George Mason University researchers have developed an algorithm that enables the rapid design of siRNAs with minimized off-target hybridization.

Small interference (si) RNAs can silence gene expression by interfering with the stability and translation of messenger RNA. Its effectiveness, however, can be compromised because the 21 - 23 nucleotide length of the siRNAs now available may degrade unrelated RNA.
The siRNAs designed by using the GMU algorithm are comprised of shorter, truly unique overlapping sequences of 12-15 nucleotides, resulting in greater targeting specificity.

The GMU oligonucleotides can be used both for therapeutic and experimental siRNA silencing and as gene-specific sets of probes for long oligonucleotide based expression microarrays or for Real-Time PCR. This invention provides methods and systems for identifying unique polynucleotide sequences within a larger polynucleotide sequence.

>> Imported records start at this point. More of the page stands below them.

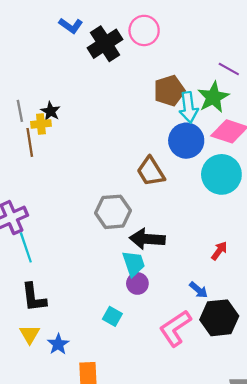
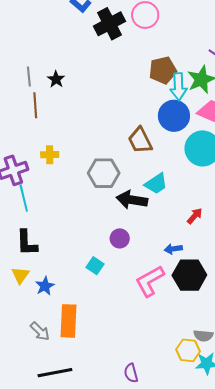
yellow cross: (41, 124) -> (50, 155), moved
cyan trapezoid: (134, 264) -> (156, 184), moved, turned 70
blue arrow: (198, 290) -> (173, 249), turned 126

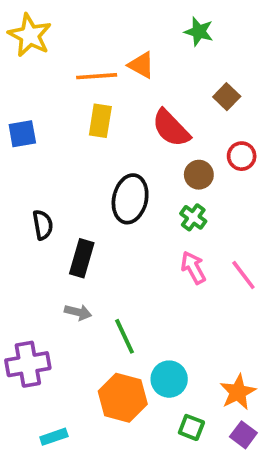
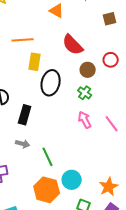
orange line: (97, 76) -> (23, 40), moved
brown square: (227, 97) -> (110, 19), moved, turned 32
yellow rectangle: (100, 121) -> (35, 62), moved

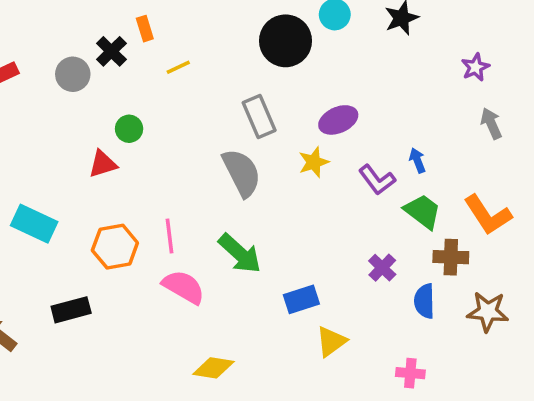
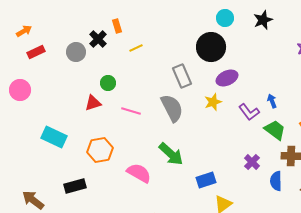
black circle: (286, 41) -> (211, 47), moved
pink line: (169, 236) -> (131, 111), moved, turned -66

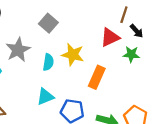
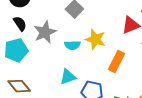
cyan semicircle: (48, 62) -> (72, 45), turned 77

The methods and systems are useful for designing unique polynucleotides for a variety of purposes such as probes, primers, transcription or translation modulators, siRNA, capture labels, etc. Polynucleotides can be used in silencing or interference RNA technologies, PCR (including quantitative PCR), microarrays, etc.

Market Significance:
iRNA technology will have a significant impact on the development of treatments for a variety of diseases including cancer, infectious diseases, and autoimmune disorders.

The GMU designed siRNA will provide:
- More specific gene targeting, reducing one of the most prevalent problems associated with the use of RNA interference technology.
-Reduction in the number of degraded genes, thus reducing unwanted or unforeseen molecular side effects.
-Increased specificity of probe annealing in micro array and Real-Time PCR type of experiments.
-Easy application to existing technology to provide easier and cleaner readings for diagnostic purposes.
- A cost effective alternative to existing methods of oligonucleotide design.